This is a beginner level tutorial for WordPress users and developers who may have forgotten their admin password to log into the WordPress admin dashboard which is necessary to update any WordPress blog or website. I will provide several possible solutions for different situations. There is even a solution if you don’t know the username, password or email for logging in. The simplest way to recover a password involves at least knowing the username and having a correct email account associated with WordPress, but I realize this is not always the case and therefore have written this WordPress password recovery tutorial with that in mind.
Password Recovery by Email
The main reason for password losses is shear forgetfulness. Let’s hope you have your email set up in the WordPress installation and this simple email recovery solution will work for you. Simply follow these few easy steps and you will have a WordPress admin password again in no time:
Notice the “Lost your password?” link in the above image and refer to below instructions to reset your password.
- Go to your WordPress admin login page. It should be something like http://www.example.com/wordpress/wp-login.php or going to the wp-admin folder works as well as it will redirect to the wp-login.php script.
- Click on the “Lost your password” link directly under the login form.
- Check your email account that was associated with your WordPress account and you will have an email with a new password inside of it.
- Log in to the WordPress dashboard and change your password to something you can remember this time or make a note of at least.
Recovering WordPress Admin Password without an Email:
Many of you probably never set the admin email incorrectly in your WordPress admin or forgot what email address you used and therefore the previous password recovery method won’t work. Well, do not be too stressed, if you can access your database, there is another way to recover it. Here are the steps you need to do:
- Login to PHPMyAdmin. If you have your own server, you can normally do this by going to the root URL and appending “phpmyadmin” to it so that your URL looks similar to this: http://www.yoursite.com/phpmyadmin. If you have a hosting account somewhere, login to your C-panel and click on the phpmyadmin link that should be on the home page of your control panel.

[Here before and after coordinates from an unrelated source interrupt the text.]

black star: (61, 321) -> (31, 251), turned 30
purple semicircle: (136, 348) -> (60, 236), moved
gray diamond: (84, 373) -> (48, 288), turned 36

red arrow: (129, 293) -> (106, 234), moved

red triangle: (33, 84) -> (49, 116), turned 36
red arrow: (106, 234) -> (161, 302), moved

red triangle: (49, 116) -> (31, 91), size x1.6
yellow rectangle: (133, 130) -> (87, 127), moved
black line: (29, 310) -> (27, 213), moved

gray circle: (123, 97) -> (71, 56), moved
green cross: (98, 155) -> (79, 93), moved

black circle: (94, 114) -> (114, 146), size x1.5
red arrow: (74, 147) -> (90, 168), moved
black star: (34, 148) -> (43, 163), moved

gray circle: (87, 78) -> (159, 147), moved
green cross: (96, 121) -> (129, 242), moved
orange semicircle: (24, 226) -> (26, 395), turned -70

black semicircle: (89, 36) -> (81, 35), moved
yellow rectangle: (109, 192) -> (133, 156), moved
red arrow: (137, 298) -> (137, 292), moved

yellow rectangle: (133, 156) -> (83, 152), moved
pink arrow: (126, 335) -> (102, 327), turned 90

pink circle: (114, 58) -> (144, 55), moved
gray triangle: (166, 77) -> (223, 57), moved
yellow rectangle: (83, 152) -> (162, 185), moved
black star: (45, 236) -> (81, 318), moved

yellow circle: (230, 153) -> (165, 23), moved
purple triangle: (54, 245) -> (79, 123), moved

- Locate your WordPress database which is often called simply “wordpress”, but could be something else according to what you named it upon setting up your WordPress installation. Click on the proper WordPress database to view the tables within it.
- Find the table named “wp_users” and click on “Browse” to see the users. You may have only one which makes life easy. You may have more than one, which means you have to figure out which is the admin password by scanning the user_login column for a username that rings a bell and hopefully that will be your admin user. Before moving forward from here and before you make any changes to your wp_users table, back it up (explained in next step).

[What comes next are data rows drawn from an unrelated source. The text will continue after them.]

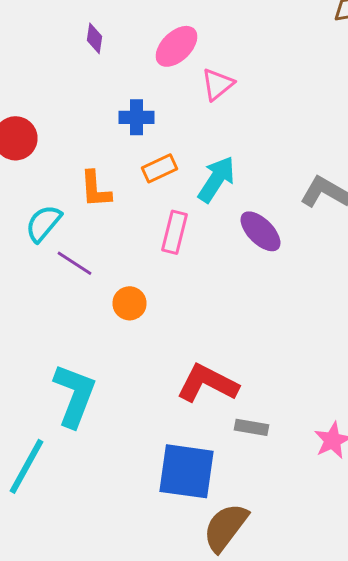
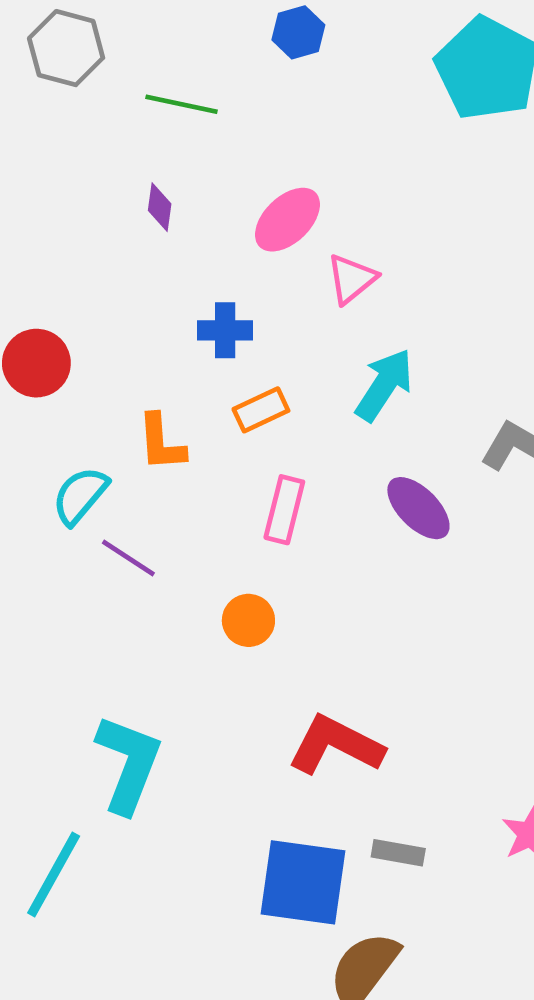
cyan arrow: (216, 179) -> (384, 385), moved
orange circle: (130, 303) -> (248, 620), moved
gray rectangle: (252, 427) -> (398, 853), moved

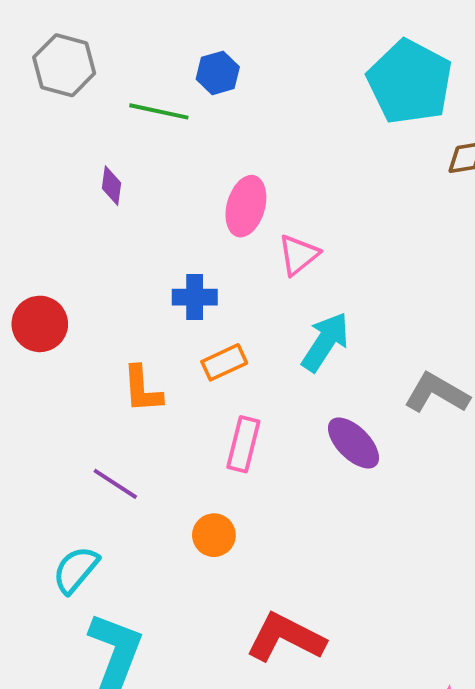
blue hexagon: (298, 32) -> (218, 73), moved
purple diamond: (160, 207) -> (112, 186), moved
pink ellipse: (287, 220) -> (246, 206), turned -30
cyan semicircle: (80, 496) -> (76, 570), moved

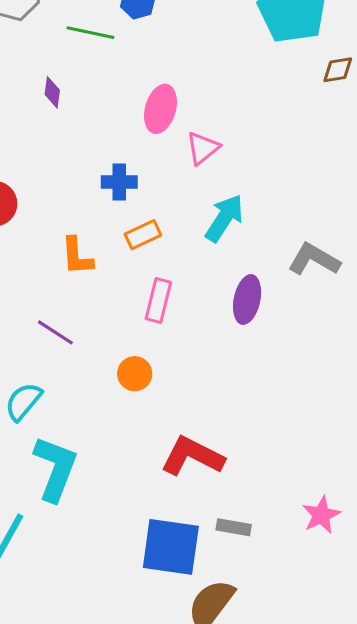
purple ellipse: (353, 443) -> (247, 300), turned 57

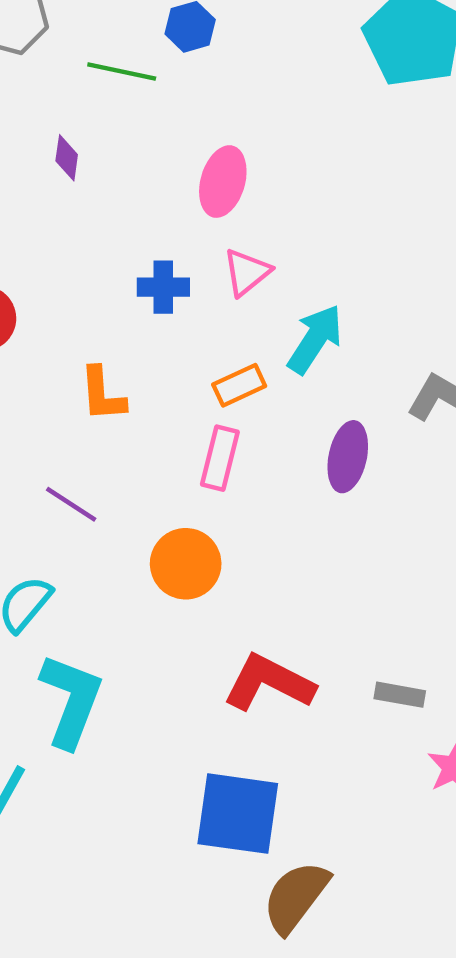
pink triangle: (203, 148) -> (247, 272), moved
orange rectangle: (143, 235) -> (239, 385), moved
orange circle: (135, 374) -> (186, 564), size x1.4
gray rectangle: (234, 527) -> (400, 695), moved

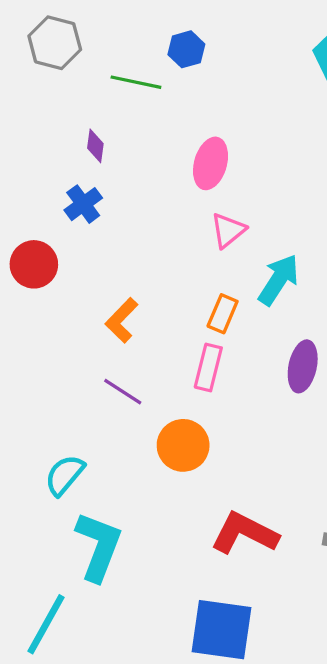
blue cross: (163, 287) -> (83, 204), moved, turned -36
orange rectangle: (239, 385) -> (223, 314), turned -42
orange L-shape: (102, 394) -> (122, 320), turned 48
purple line: (71, 504) -> (123, 392), moved

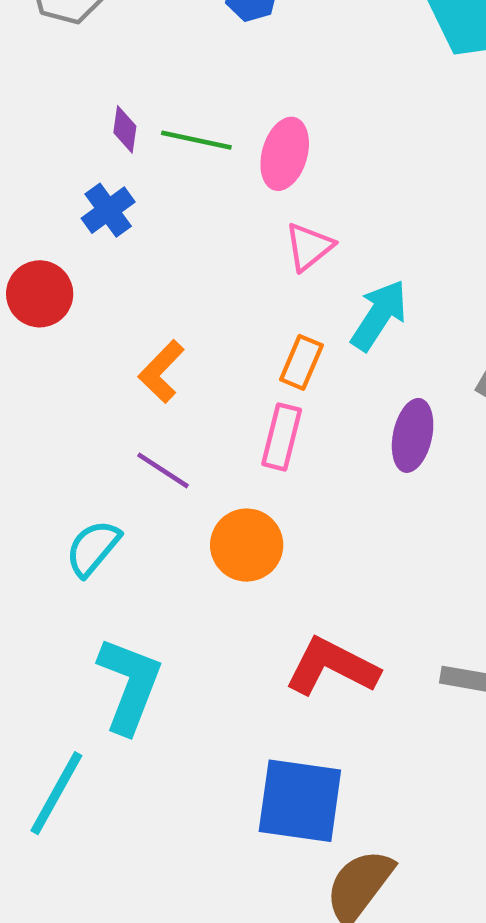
green line: (136, 82) -> (196, 140), moved
cyan semicircle: (65, 475) -> (93, 548), moved

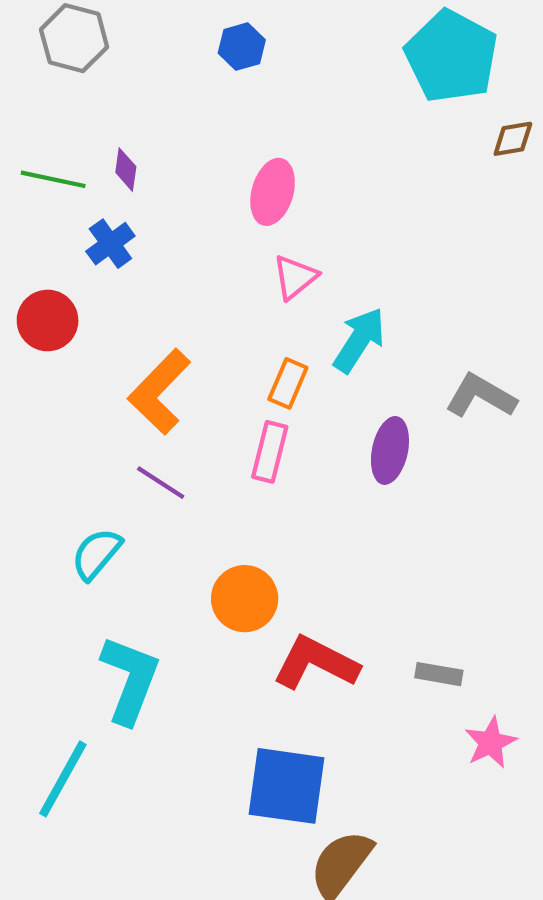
green line: (196, 140) -> (53, 179), moved
orange L-shape: (161, 371) -> (159, 392), size x1.5
orange circle: (247, 545) -> (245, 599), moved

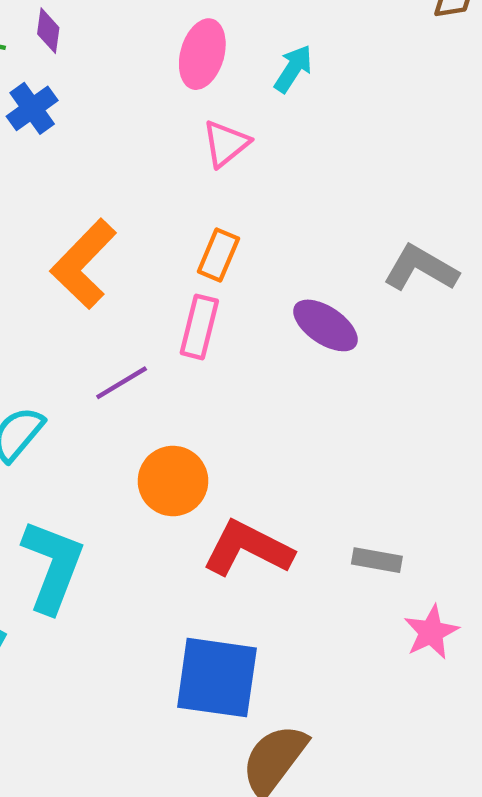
cyan arrow: (359, 340) -> (293, 69), moved, size x0.7
purple ellipse: (390, 450) -> (326, 325), turned -68
purple line: (161, 483) -> (122, 383), moved, turned -64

- TO back up your wp_users table, find the operations link at the top of the main content area in phpmyadmin when you have the wp_users table open. If you don’t see it at the top of the page, click the “More” link in the navigation menu and then click “operations” from the dropdown.

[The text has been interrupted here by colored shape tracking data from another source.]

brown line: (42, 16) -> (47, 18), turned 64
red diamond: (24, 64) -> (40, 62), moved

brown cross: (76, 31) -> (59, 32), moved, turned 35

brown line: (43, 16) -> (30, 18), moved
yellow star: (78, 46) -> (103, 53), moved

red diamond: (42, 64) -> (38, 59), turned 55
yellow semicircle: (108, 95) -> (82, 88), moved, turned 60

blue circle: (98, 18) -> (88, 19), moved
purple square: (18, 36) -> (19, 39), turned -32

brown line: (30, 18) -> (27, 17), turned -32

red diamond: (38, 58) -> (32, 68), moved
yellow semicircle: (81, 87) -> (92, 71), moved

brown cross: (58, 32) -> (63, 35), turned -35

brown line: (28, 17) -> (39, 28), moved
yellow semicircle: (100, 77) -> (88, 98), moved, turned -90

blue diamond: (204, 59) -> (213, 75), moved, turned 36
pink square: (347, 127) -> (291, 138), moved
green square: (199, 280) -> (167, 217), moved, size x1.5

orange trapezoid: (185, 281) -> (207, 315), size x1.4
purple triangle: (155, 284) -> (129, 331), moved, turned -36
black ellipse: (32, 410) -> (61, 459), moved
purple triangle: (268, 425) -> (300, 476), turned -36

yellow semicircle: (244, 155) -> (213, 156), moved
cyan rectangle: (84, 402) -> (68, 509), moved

- On the operations page, find where it says “Copy table to…” and make sure your WordPress database name is in the dropdown select box.
- Under the dropdown select is a text field. Enter a name for your backup table. I named mine “wp_users_backup” so I would recognize it in the future. Name yours something similar if not the same as I named mine to be safe.
- Make sure the “Structure and data only” option is selected and click “Go” at the bottom of the “Copy table to….” Box. Now you will have a backup of your users table and can safely make changes to the original knowing you have a backup if anything goes wrong.
- Click the “Browse” button again. In the row where you located your admin username that you normally would use to login to your WordPress admin dashboard, find the “user_pass” column and there should be a 32 character MD5 encoded password there. This is supposed to be not reversible, but there are ways to crack it. If you really want to do so, I will explain in the next section so skip to that if you prefer to attempt to crack the MD5 hash rather than change it which is what I am explaining now.
- Click on the edit icon for the row with the password hash you wish to change.
- Now you have a couple options. You can either find another user in the table that you know the password for and copy and paste that user’s password hash to the admin user password or you can simply change the email and use the password recovery link on the WordPress login page which will then email you a link to reset the password.
While the instructions above seem long, they are not so complex, I just made them very thorough so that anyone can follow them. The simple instructions for those of you who already understand the basics of phpmyadmin, WordPress and password hashing, would look like this:
Quick PhpMyAdmin Password Recovery
- Go to phpmyadmin and into the wp_users table to find the admin user.
- Change the password hash to one that you know the password to or change the email and then do password recovery from the WordPress login screen (detailed instructions in the first section of this tutorial).
- Click on USERS in the WordPress admin dashboard.
- Click on your admin username from the list that appears on the right.
- From the “Edit User” dialog, scroll down to where it says “New Password” and type in your new secure admin password. Make sure the password strength indicator approves or you do not have a good secure password. Make a note of the new password so you don’t forget.
- Click “UPDATE PROFILE” to save the changes and you are done.